Habitants, entreprises ou services publics, plus personne n'est à l'abri d'une panne de réseau liée aux vols de câbles en cuivre. Le groupe Orange en compte deux fois plus en 2023 que l'année dernière. Un fléau en progression constante dans les Hauts-de-France.
Ce n'est plus la chasse à l'or, mais la chasse au cuivre. Négocié à prix d'or, le métal rouge est de plus en plus prisé par les malfaiteurs. Câblages électriques, ornements de tombes ou industries de la construction, le cuivre est pillé sous toutes ses formes et aucun secteur n'est épargné.
Les Hauts-de-France particulièrement ciblés
Un des derniers larcins en date remonte au mercredi 15 novembre. Des bobines de cuivre pesant chacune 4,5 tonnes ont été dérobées chez un transporteur axonais, à Gauchy. Montant du préjudice : deux millions d'euros, rapporte L'Aisne Nouvelle.
Fin octobre, toujours dans l'Aisne à Anizy-le-Grand, 600 m de câbles de l'opérateur Orange ont été dérobés. Les administrés de la commune ainsi que ceux de Faucoucourt et Brancourt ont immédiatement perdu leur connexion au réseau.
Un mois plus tôt, cette fois dans l'ouest de la Somme, pour la deuxième fois en une semaine, 1 500 mètres de câble ont disparu. Les habitants de sept communes ont été privés d'internet, de téléphone fixe et de télé. 700 foyers ont été impactés. Les délais pour remplacer les câbles sont longs. Sur place, il a fallu s'adapter. "Les clients ont payé en tickets restaurant ou sont revenus aux bons vieux chèques" expliquait une restauratrice.
Pas un mois sans larcin. Pour les équipes du groupe Orange (ex France Telecom), "la situation est de plus en plus intenable, confie Gautier Bezeau, chargé de communication. On compte en moyenne deux vols par jour dans la région, soit deux fois plus qu'en 2023. Au 31 octobre, Orange en est à 420 vols sur les Hauts-de-France, dont 120 en Picardie, soit une centaine de plus que l'an dernier à la même date.
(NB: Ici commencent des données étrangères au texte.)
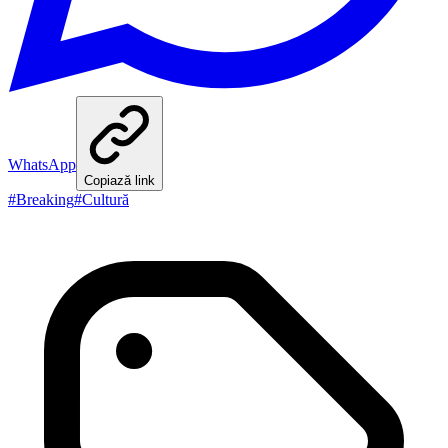
WhatsApp
Copiază link
#
Breaking
#
Cultură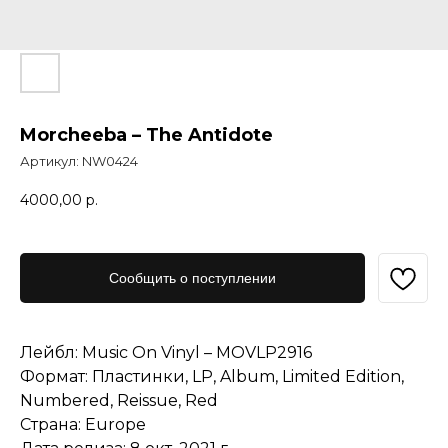
Morcheeba – The Antidote
Артикул:
NW0424
4000,00
р.
Сообщить о поступлении
Лейбл: Music On Vinyl – MOVLP2916
Формат: Пластинки, LP, Album, Limited Edition,
Numbered, Reissue, Red
Страна: Europe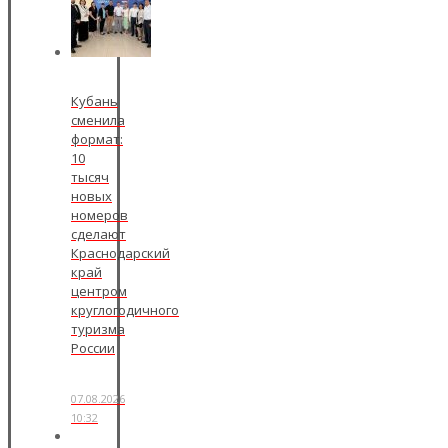
Кубань
сменила
формат:
10
тысяч
новых
номеров
сделают
Краснодарский
край
центром
круглогодичного
туризма
России
07.08.2026
10:32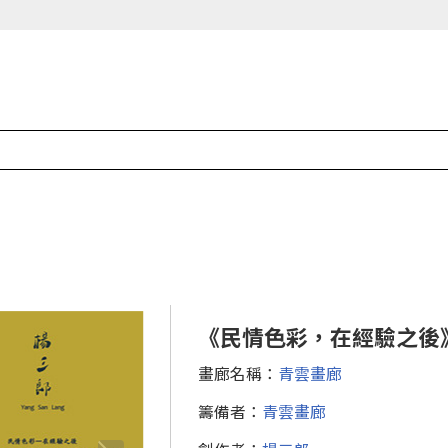
《民情色彩，在經驗之後
畫廊名稱：
青雲畫廊
籌備者：
青雲畫廊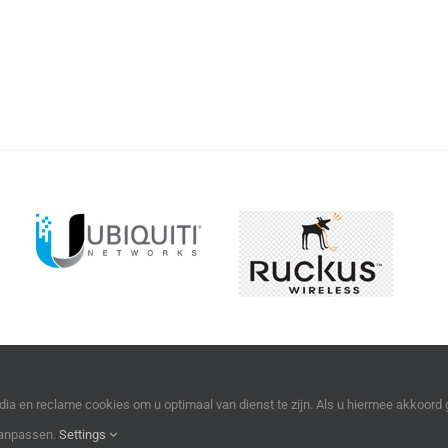
dia en reclame cookies om u optimaal van dienst te zijn. Als u hiermee akkoord 
aanpassen.
Settings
Le phénomène n'est pas nouveau, mais ce qui est inédit, c'est son ampleur". Le préjudice subi monte à 15 millions d'euros pour l'opérateur en 2022.
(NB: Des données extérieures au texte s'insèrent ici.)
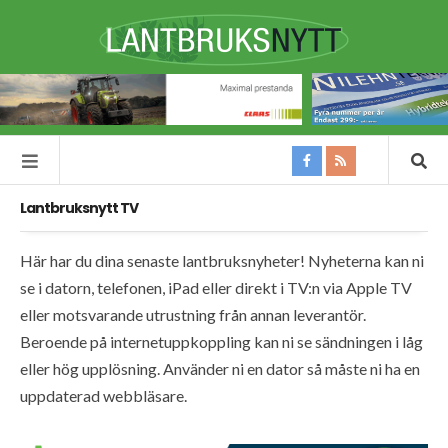
Lantbruksnytt TV
Här har du dina senaste lantbruksnyheter! Nyheterna kan ni
se i datorn, telefonen, iPad eller direkt i TV:n via Apple TV
eller motsvarande utrustning från annan leverantör.
Beroende på internetuppkoppling kan ni se sändningen i låg
eller hög upplösning. Använder ni en dator så måste ni ha en
uppdaterad webbläsare.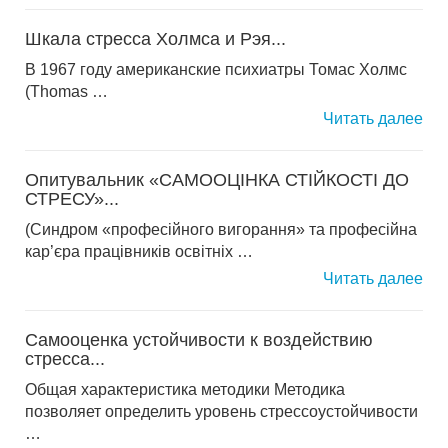
Шкала стресса Холмса и Рэя...
В 1967 году американские психиатры Томас Холмс
(Thomas …
Читать далее
Опитувальник «САМООЦІНКА СТІЙКОСТІ ДО
СТРЕСУ»...
(Синдром «професійного вигорання» та професійна
кар’єра працівників освітніх …
Читать далее
Самооценка устойчивости к воздействию
стресса...
Общая характеристика методики Методика
позволяет определить уровень стрессоустойчивости
…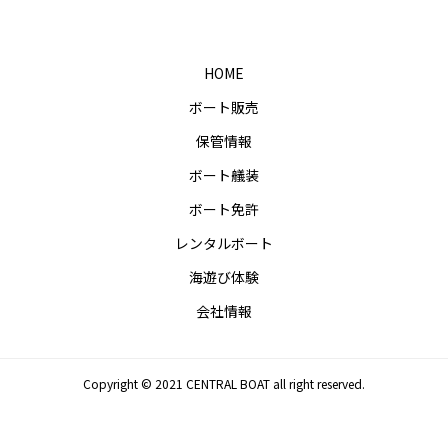
HOME
ボート販売
保管情報
ボート艤装
ボート免許
レンタルボート
海遊び体験
会社情報
Copyright © 2021 CENTRAL BOAT all right reserved.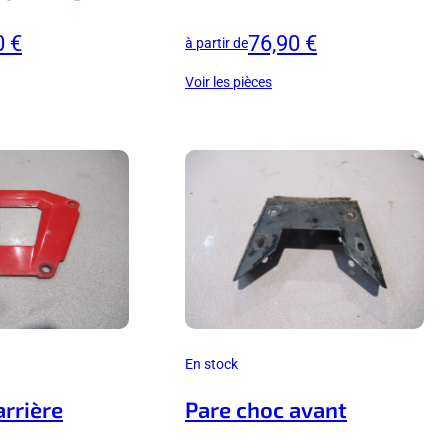
0 €
76,90 €
à partir de
Voir les pièces
En stock
arrière
Pare choc avant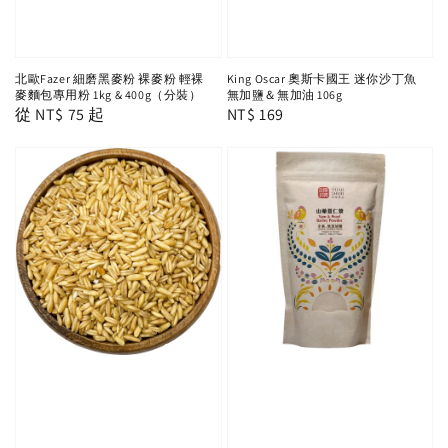
北歐Fazer 細磨黑麥粉 裸麥粉 輕裸
King Oscar 奧斯卡國王 迷你沙丁魚
麥麵包專用粉 1kg & 400g（分裝）
無加鹽＆無加油 106g
Regular
從
NT$ 75
起
Regular
NT$ 169
price
price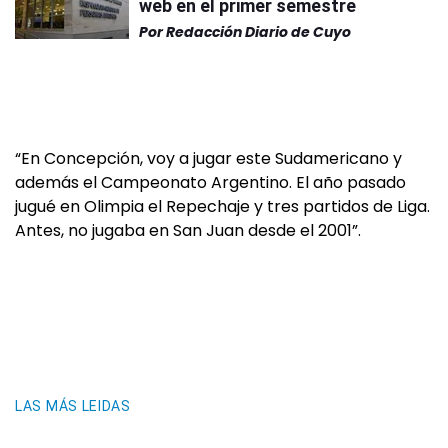
web en el primer semestre
Por
Redacción Diario de Cuyo
“En Concepción, voy a jugar este Sudamericano y
además el Campeonato Argentino. El año pasado
jugué en Olimpia el Repechaje y tres partidos de Liga.
Antes, no jugaba en San Juan desde el 2001”.
LAS MÁS LEIDAS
Des délais de rétablissement rallongés
Difficile en l'état de rétablir la situation rapidement : "Les durées s'allongent et ça peut aller jusqu'à quatre semaines dans les cas les plus longs avant de retrouver une connexion internet". Croulant sous les incidents, l'opérateur priorise les pôles les plus sensibles.
Les études pour rétablir le réseau prennent du temps et l'étendue du réseau cuivre n'arrange rien à la situation. Dans les années 70, des milliers de kilomètres de lignes ont été déployés dans tout l'Hexagone pour moderniser le réseau et permettre un accès plus rapide à la téléphonie puis à Internet. "Aujourd'hui dans les Hauts-de-France, le réseau ADSL, c'est un million de câbles en cuivre, souligne Gautier Bezeau, ou un aller/retour de la terre à la lune sur le territoire français. Vous avez des câbles en cuivre en stock partout".
La récidive
Impossible donc de surveiller toute la chaîne, d'autant plus que les malfaiteurs agissent très rapidement. Ils opèrent surtout la nuit et en 20 à 30 minutes, le larcin est fait. Pour tenter d'endiguer le phénomène, Orange organise des visites de terrain pour comprendre comment opèrent les voleurs.
"L'autre difficulté, c'est la récidive. Le Bassin minier comme la métropole lilloise sont très touchés par la récidive. Lorsqu'une portion de câbles est dérobée, quelques jours plus tard, une autre portion disparaît sur le même câble. Est-ce qu'on étudie des câbles existants ou est-ce qu'on en pose des plus petits ? Une réflexion est à l'étude. On travaille étroitement avec les préfectures".
Comment éviter ces vols ?
Le cuivre est utilisé dans 60 % des équipements électriques car il est facile à travailler et présente une conductivité élevée.
Son prix a plus que doublé en cinq ans. La tonne de cuivre se revend environ 10 000 € et encore mieux au marché noir.
Le vol se situe souvent sur le domaine public. Selon un enquêteur, la meilleure parade à ce fléau, est la vigilance des populations.
Par ailleurs, Orange encourage ses clients à passer à la fibre optique. "Elle ne fait pas l'objet de vol car elle est peu revendable contrairement au cuivre" assure Gautier Bezeau. Fin 2019, l'opérateur a annoncé sa volonté de fermer techniquement son réseau cuivre progressivement entre 2023 et 2030.